La maturità è inoltre iniziata all`insegna delle proteste: contro il nuovo esame di stato con commissioni formate da soli insegnanti interni hanno infatti protestato i Cobas, mentre la Cgil Scuola ha invitato i docenti a presentarsi in aula con un fazzoletto bianco in segno di protesta e la Gilda ha proposto di indossare il lutto al braccio. Quanto alle tracce, sono state giudicate «interessanti» sia dagli studenti di destra sia di sinistra, mentre una bocciatura senza appello è venuta dall`ex ministro dell`Istruzione Luigi Berlinguer: «Segnano un netto ritorno al passato». E i temi sono piaciuti agli esperti, anche se le critiche non mancano.

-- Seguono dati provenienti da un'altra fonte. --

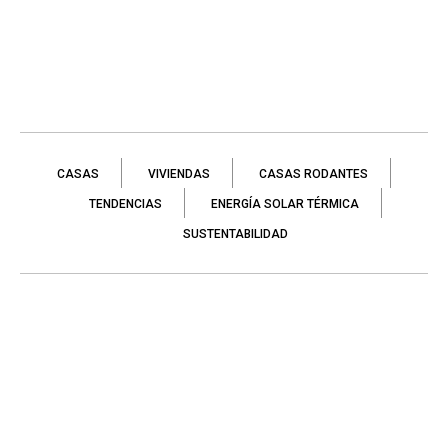
CASAS
VIVIENDAS
CASAS RODANTES
TENDENCIAS
ENERGÍA SOLAR TÉRMICA
SUSTENTABILIDAD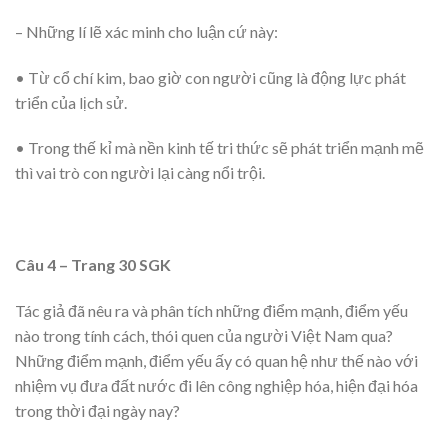
– Những lí lẽ xác minh cho luận cứ này:
• Từ cổ chí kim, bao giờ con người cũng là động lực phát
triển của lịch sử.
• Trong thế kỉ mà nền kinh tế tri thức sẽ phát triển mạnh mẽ
thì vai trò con người lại càng nổi trội.
Câu 4 – Trang 30 SGK
Tác giả đã nêu ra và phân tích những điểm mạnh, điểm yếu
nào trong tính cách, thói quen của người Việt Nam qua?
Những điểm mạnh, điểm yếu ấy có quan hệ như thế nào với
nhiệm vụ đưa đất nước đi lên công nghiệp hóa, hiện đại hóa
trong thời đại ngày nay?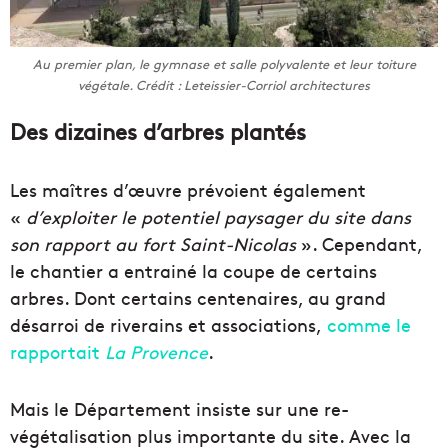
Au premier plan, le gymnase et salle polyvalente et leur toiture
végétale. Crédit : Leteissier-Corriol architectures
Des dizaines d’arbres plantés
Les maîtres d’œuvre prévoient également
«
d’exploiter le potentiel paysager du site dans
son rapport au fort Saint-Nicolas
». Cependant,
le chantier a entrainé la coupe de certains
arbres. Dont certains centenaires, au grand
désarroi de riverains et associations,
comme le
rapportait
La Provence
.
Mais le Département insiste sur une re-
végétalisation plus importante du site. Avec la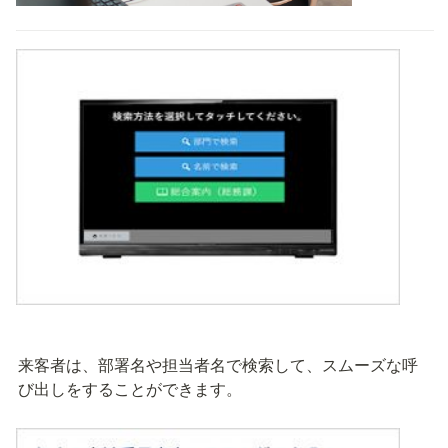
来客者は、部署名や担当者名で検索して、スムーズな呼
び出しをすることができます。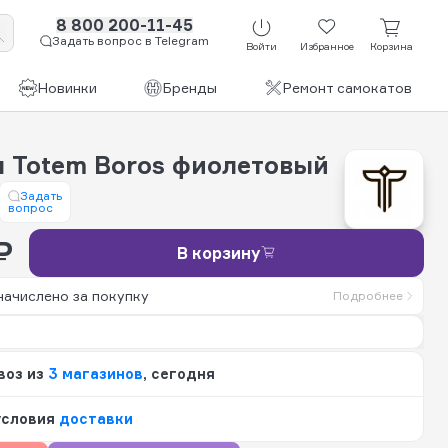
8 800 200-11-45
Задать вопрос в Telegram
Войти
Избранное
Корзина
Новинки
Бренды
Ремонт самокатов
я Totem Boros фиолетовый
Задать
вопрос
₽
В корзину
начислено за покупку
Подробнее
воз из
3 магазинов
, сегодня
условия
доставки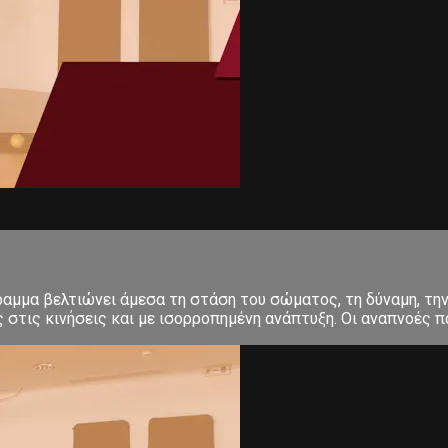
μμα βελτιώνει άμεσα τη στάση του σώματος, τη δύναμη, την 
στις κινήσεις και με ισορροπημένη ανάπτυξη. Οι αναπνοές πα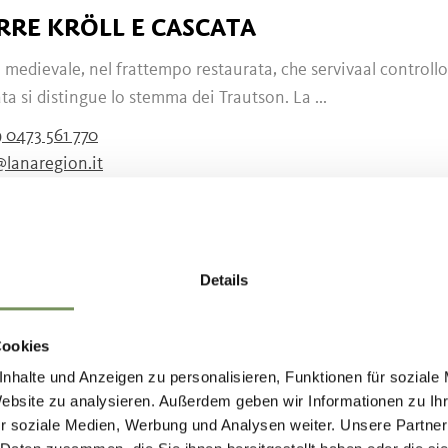
RRE KRÖLL E CASCATA
 medievale, nel frattempo restaurata, che servivaal controllo
ta si distingue lo stemma dei Trautson. La ...
 0473 561 770
@lanaregion.it
lanaregion.it
LEGGI DI PIÙ
Details
VINE DI CASTEL BRANDIS
Cookies
solo rovina, il castello era composto da: una torre, l'abitazio
nhalte und Anzeigen zu personalisieren, Funktionen für soziale
ro di cinta. Da 800 anni di proprietà dei ...
Website zu analysieren. Außerdem geben wir Informationen zu I
r soziale Medien, Werbung und Analysen weiter. Unsere Partner
 0473 561 770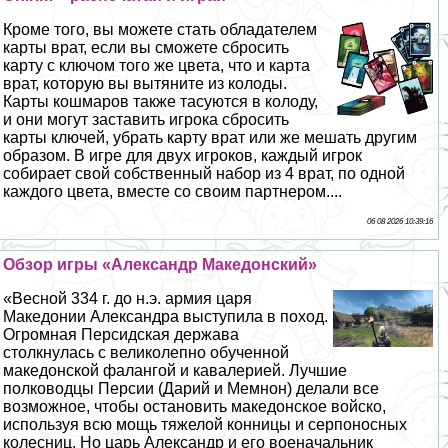
Кроме того, вы можете стать обладателем
карты врат, если вы сможете сбросить
карту с ключом того же цвета, что и карта
врат, которую вы вытяните из колоды.
Карты кошмаров также тасуются в колоду,
и они могут заставить игрока сбросить
карты ключей, убрать карту врат или же мешать другим
образом. В игре для двух игроков, каждый игрок
собирает свой собственный набор из 4 врат, по одной
каждого цвета, вместе со своим партнером....
06 08 2026 10:39:16
Обзор игры «Александр Македонский»
«Весной 334 г. до н.э. армия царя
Македонии Александра выступила в поход.
Огромная Персидская держава
столкнулась с великолепно обученной
македонской фалангой и кавалерией. Лучшие
полководцы Персии (Дарий и Мемнон) делали все
возможное, чтобы остановить македонское войско,
используя всю мощь тяжелой конницы и серпоносных
колесниц. Но царь Александр и его военачальник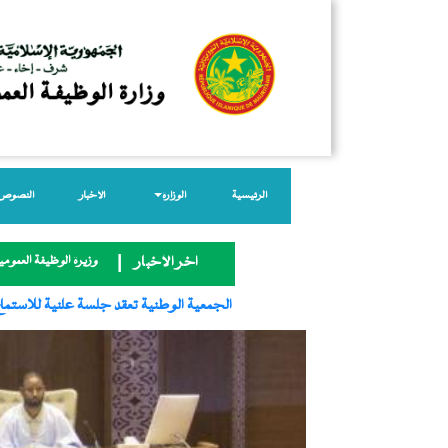
الرئيسية
الوزارة
الأخبار
النصوص ا
وزيرة الوظيفة العمومية
آخر الأخبار
الجمعية الوطنية تعقد جلسة علنية للاستماع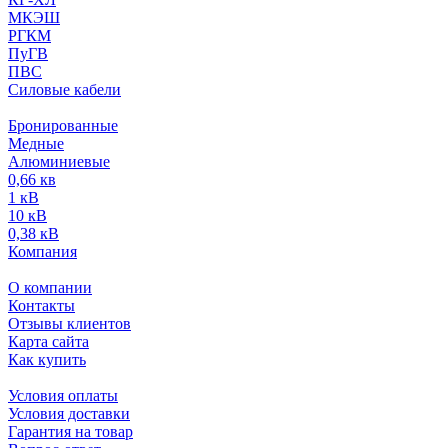
МКЭШ
РГКМ
ПуГВ
ПВС
Силовые кабели
Бронированные
Медные
Алюминиевые
0,66 кв
1 кВ
10 кВ
0,38 кВ
Компания
О компании
Контакты
Отзывы клиентов
Карта сайта
Как купить
Условия оплаты
Условия доставки
Гарантия на товар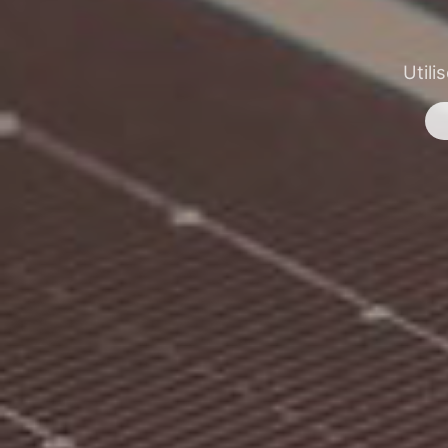
Utili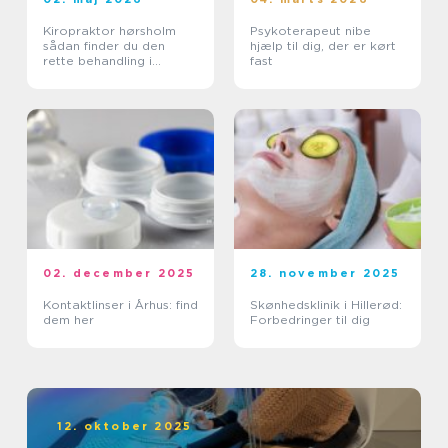
Kiropraktor hørsholm
Psykoterapeut nibe
sådan finder du den
hjælp til dig, der er kørt
rette behandling i
fast
nordsjælland
02. december 2025
28. november 2025
Kontaktlinser i Århus: find
Skønhedsklinik i Hillerød:
dem her
Forbedringer til dig
12. oktober 2025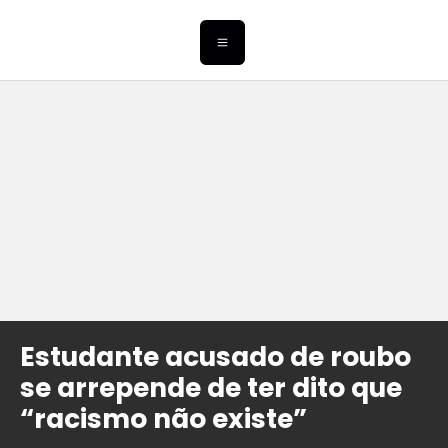
Estudante acusado de roubo
se arrepende de ter dito que
“racismo não existe”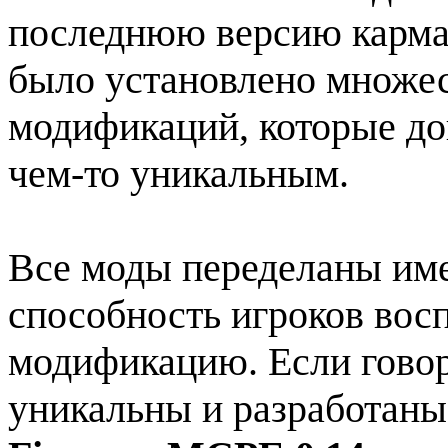
последнюю версию карман
было установлено множес
модификаций, которые до
чем-то уникальным.
Все моды переделаны име
способность игроков вос
модификацию. Если говори
уникальны и разработаны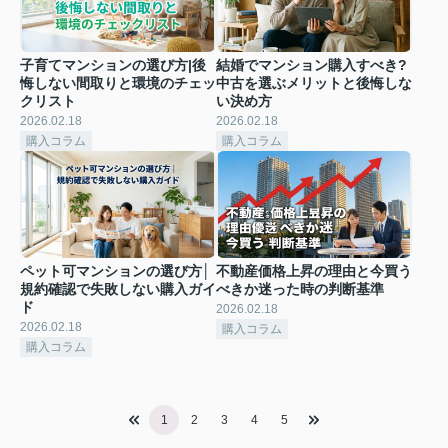
子育てマンションの選び方|後
結婚でマンション購入すべき?
悔しない間取りと環境のチェッ
中古を選ぶメリットと後悔しな
クリスト
い決め方
2026.02.18
2026.02.18
購入コラム
購入コラム
ペット可マンションの選び方│
不動産価格上昇の理由と今買う
規約確認で失敗しない購入ガイ
べきか迷った時の判断基準
ド
2026.02.18
2026.02.18
購入コラム
購入コラム
1
2
3
4
5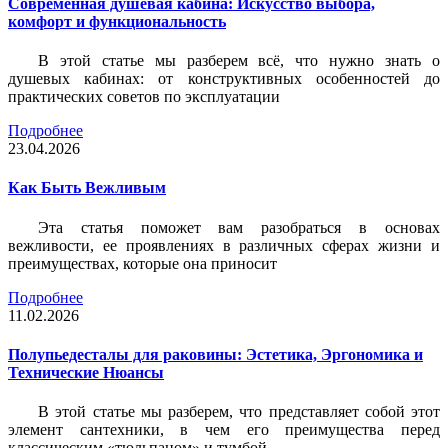
Современная душевая кабина: Искусство выбора,
комфорт и функциональность
В этой статье мы разберем всё, что нужно знать о
душевых кабинах: от конструктивных особенностей до
практических советов по эксплуатации
Подробнее
23.04.2026
Как Быть Вежливым
Эта статья поможет вам разобраться в основах
вежливости, ее проявлениях в различных сферах жизни и
преимуществах, которые она приносит
Подробнее
11.02.2026
Полупьедесталы для раковины: Эстетика, Эргономика и
Технические Нюансы
В этой статье мы разберем, что представляет собой этот
элемент сантехники, в чем его преимущества перед
классическим «тюльпаном» и тумбой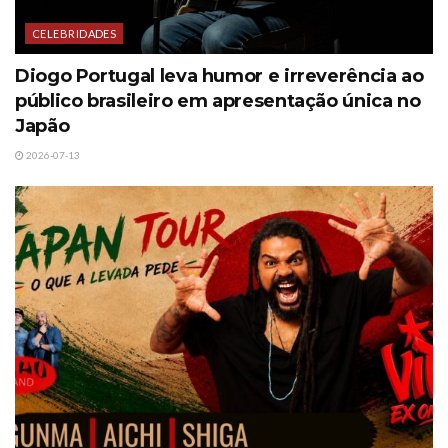
CELEBRIDADES
Diogo Portugal leva humor e irreverência ao
público brasileiro em apresentação única no
Japão
2026-07-13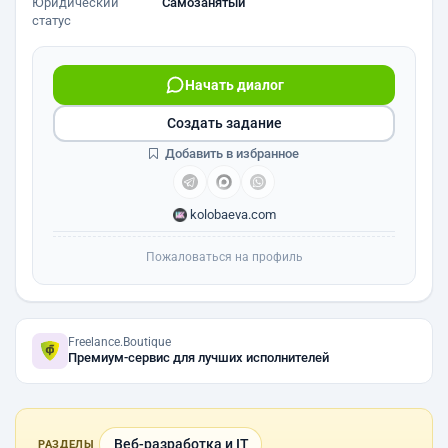
Юридический
Самозанятый
статус
Начать диалог
Создать задание
Добавить в избранное
kolobaeva.com
Пожаловаться на профиль
Freelance.Boutique
Премиум-сервис для лучших исполнителей
Веб-разработка и IT
РАЗДЕЛЫ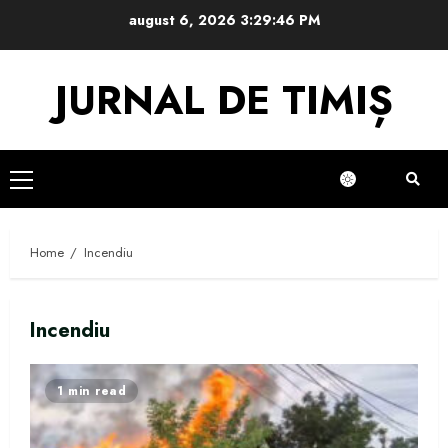
Skip
august 6, 2026
3:29:47 PM
to
content
JURNAL DE TIMIȘ
Primary
Menu
Home
Incendiu
Incendiu
1 min read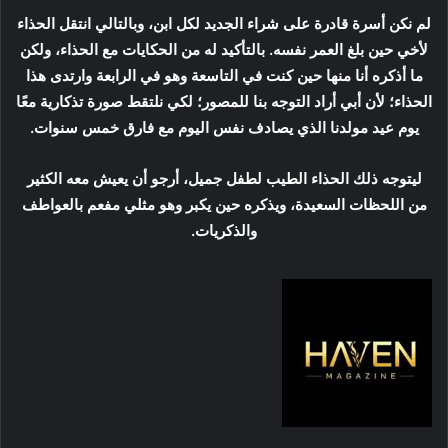
لم نكن أسرة قادرة على شراء الجديد لكل ابن، وبالتالي انتقل الحذاء
لأخي حين بلغ العمر نفسه. بالتأكيد له من الحكايات مع الحذاء، ولكن
ما أذكره أنا منها حين كنت في التاسعة وهو في الرابعة وارتدى هذا
الحذاء؛ لأن أبي أراد التوجه بنا للمصور؛ لكي نلتقط صورة تذكارية معًا
يوم عيد مولدنا الذي يصادف نفس اليوم مع فارق خمس سنوات.
ليتوجه ذلك الحذاء الطيب لطفل جميل، أرجو أن يعيش معه الكثير
من اللحظات السعيدة، ويذكره حين يكبر وهو مثلي مفعم بالعواطف
والذكريات.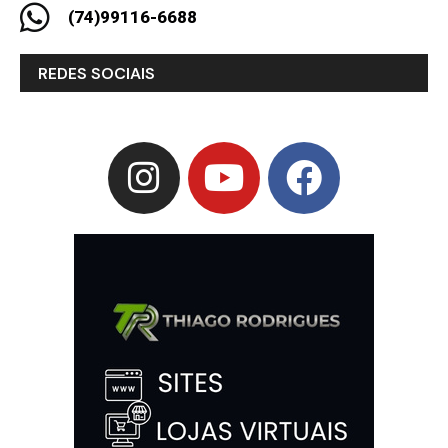
(74)99116-6688
REDES SOCIAIS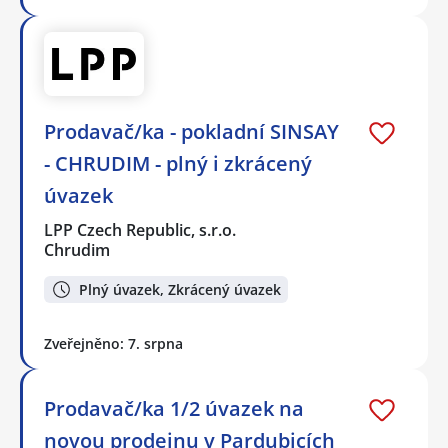
Prodavač/ka - pokladní SINSAY
- CHRUDIM - plný i zkrácený
úvazek
LPP Czech Republic, s.r.o.
Chrudim
Plný úvazek, Zkrácený úvazek
Zveřejněno: 7. srpna
Prodavač/ka 1/2 úvazek na
novou prodejnu v Pardubicích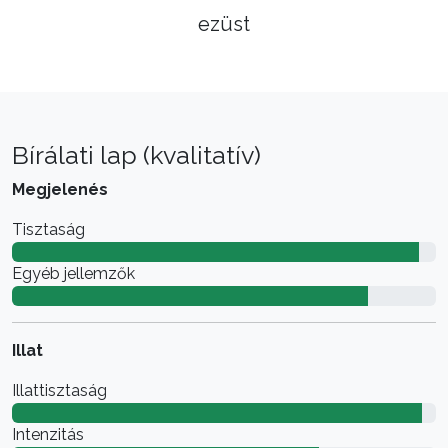
ezüst
Bírálati lap (kvalitatív)
Megjelenés
Tisztaság
Egyéb jellemzők
Illat
Illattisztaság
Intenzitás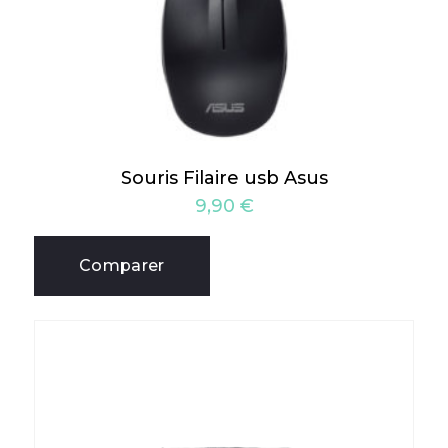
Souris Filaire usb Asus
9,90
€
Comparer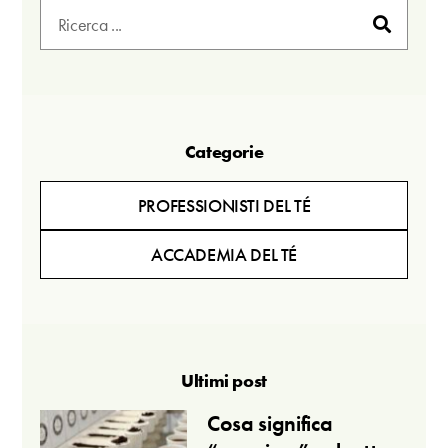
Categorie
PROFESSIONISTI DEL TÉ
ACCADEMIA DEL TÉ
Ultimi post
Cosa significa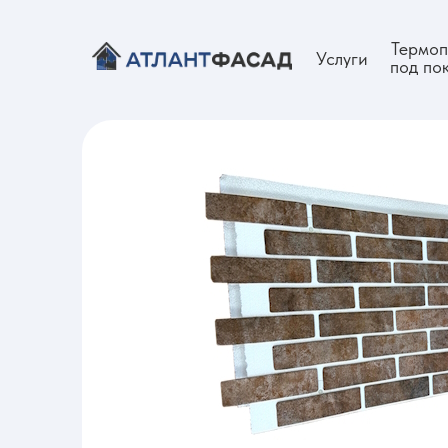
Термоп
Услуги
под по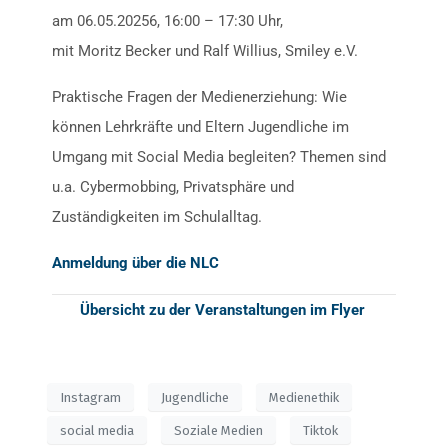
am 06.05.20256, 16:00 – 17:30 Uhr,
mit Moritz Becker und Ralf Willius, Smiley e.V.
Praktische Fragen der Medienerziehung: Wie
können Lehrkräfte und Eltern Jugendliche im
Umgang mit Social Media begleiten? Themen sind
u.a. Cybermobbing, Privatsphäre und
Zuständigkeiten im Schulalltag.
Anmeldung über die NLC
Übersicht zu der Veranstaltungen im Flyer
Instagram
Jugendliche
Medienethik
social media
Soziale Medien
Tiktok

Sul fronte letterario, è molto contento Alberto Bevilacqua per il tema dedicato a Salvatore Quasimodo, che lascia invece perplesso Valerio Magrelli come Claudio Strinati, mentre uno studioso della letteratura quale Giulio Ferroni pensa che se si voleva spingere lo studente a riflessioni sulla guerra c`erano tante poesie migliori di «Uomo del mio tempo».
Anche l`agenzia Sir ha commentato positivamente la scelta: «Tutti si aspettavano Bin Laden e invece è arrivato Papa Giovanni». Sul tema dedicato ai beni culturali, tutti d`accordo, anche il ministro Urbani e il suo sottosegretario Sgarbi. Urbani giudica il tema quasi un «monitoraggio sui beni culturali visti attraverso gli occhi dei giovani», per Sgarbi «che diventi tema di maturità quello che non viene insegnato nelle scuole prova che, se un tempo la letteratura era domina, adesso lo è anche l`arte, diventata un sentire comune».